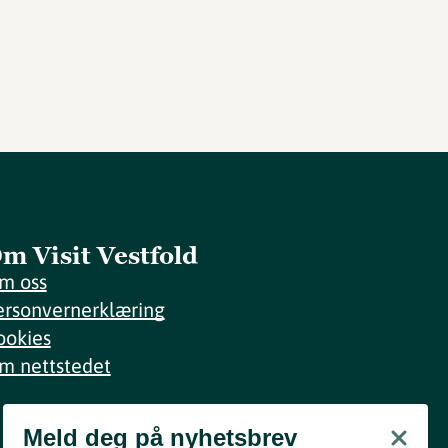
m Visit Vestfold
m oss
ersonvernerklæring
ookies
m nettstedet
Meld deg på nyhetsbrev
Meld deg på nyhetsbrev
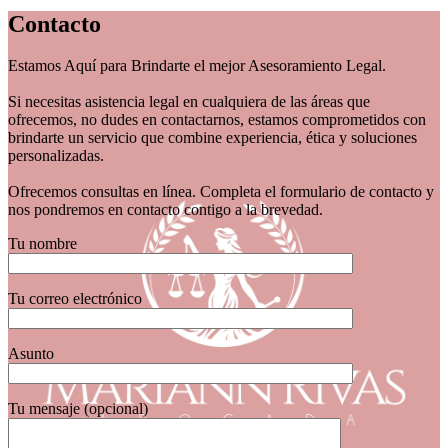
Contacto
Estamos Aquí para Brindarte el mejor Asesoramiento Legal.
Si necesitas asistencia legal en cualquiera de las áreas que
ofrecemos, no dudes en contactarnos, estamos comprometidos con
brindarte un servicio que combine experiencia, ética y soluciones
personalizadas.
Ofrecemos consultas en línea. Completa el formulario de contacto y
nos pondremos en contacto contigo a la brevedad.
Tu nombre
Tu correo electrónico
Asunto
Tu mensaje (opcional)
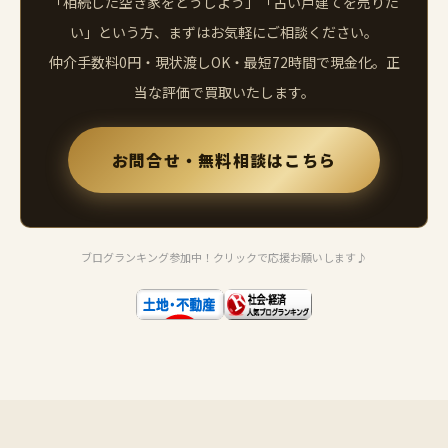
「相続した空き家をどうしよう」「古い戸建てを売りた
い」という方、まずはお気軽にご相談ください。
仲介手数料0円・現状渡しOK・最短72時間で現金化。正
当な評価で買取いたします。
お問合せ・無料相談はこちら
ブログランキング参加中！クリックで応援お願いします♪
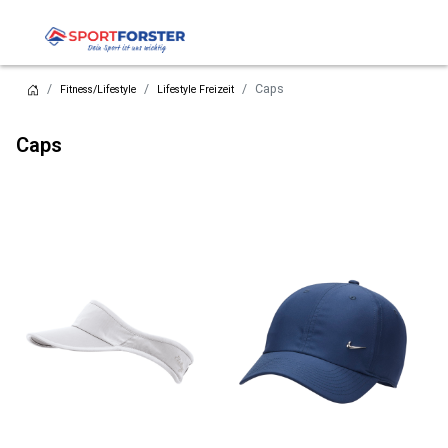
Caps
Fitness/Lifestyle
Lifestyle Freizeit
Caps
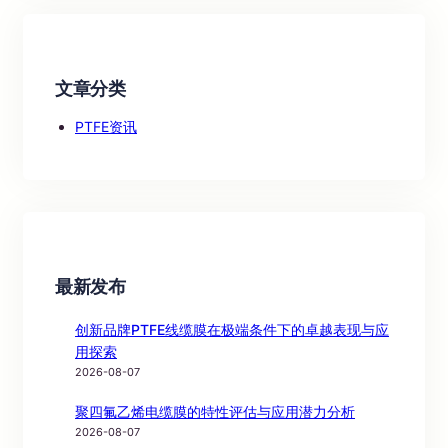
文章分类
PTFE资讯
最新发布
创新品牌PTFE线缆膜在极端条件下的卓越表现与应
用探索
2026-08-07
聚四氟乙烯电缆膜的特性评估与应用潜力分析
2026-08-07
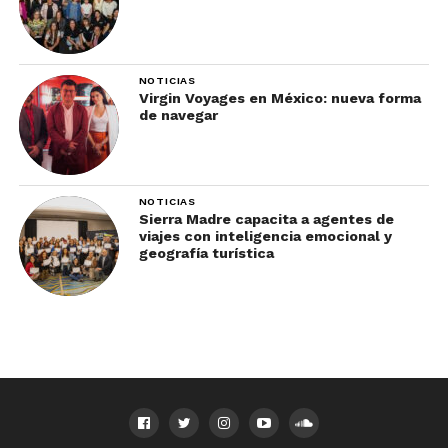
NOTICIAS
Virgin Voyages en México: nueva forma
de navegar
NOTICIAS
Sierra Madre capacita a agentes de
viajes con inteligencia emocional y
geografía turística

» Task goal
Copy every line of the data word for word, omitting the images.

» Exercise result
m Visit Vestfold
m oss
ersonvernerklæring
ookies
m nettstedet
Meld deg på nyhetsbrev
Meld deg på nyhetsbrev
Contacto
Estamos Aquí para Brindarte el mejor Asesoramiento Legal.
Si necesitas asistencia legal en cualquiera de las áreas que
ofrecemos, no dudes en contactarnos, estamos comprometidos con
brindarte un servicio que combine experiencia, ética y soluciones
personalizadas.
Ofrecemos consultas en línea. Completa el formulario de contacto y
nos pondremos en contacto contigo a la brevedad.
Tu nombre
Tu correo electrónico
Asunto
Tu mensaje (opcional)
「相続した空き家をどうしよう」「古い戸建てを売りた
い」という方、まずはお気軽にご相談ください。
仲介手数料0円・現状渡しOK・最短72時間で現金化。正
当な評価で買取いたします。
お問合せ・無料相談はこちら
ブログランキング参加中！クリックで応援お願いします♪
Caps
Fitness/Lifestyle
Lifestyle Freizeit
Caps
文章分类
PTFE资讯
最新发布
创新品牌PTFE线缆膜在极端条件下的卓越表现与应
用探索
2026-08-07
聚四氟乙烯电缆膜的特性评估与应用潜力分析
2026-08-07
NOTICIAS
Virgin Voyages en México: nueva forma
de navegar
NOTICIAS
Sierra Madre capacita a agentes de
viajes con inteligencia emocional y
geografía turística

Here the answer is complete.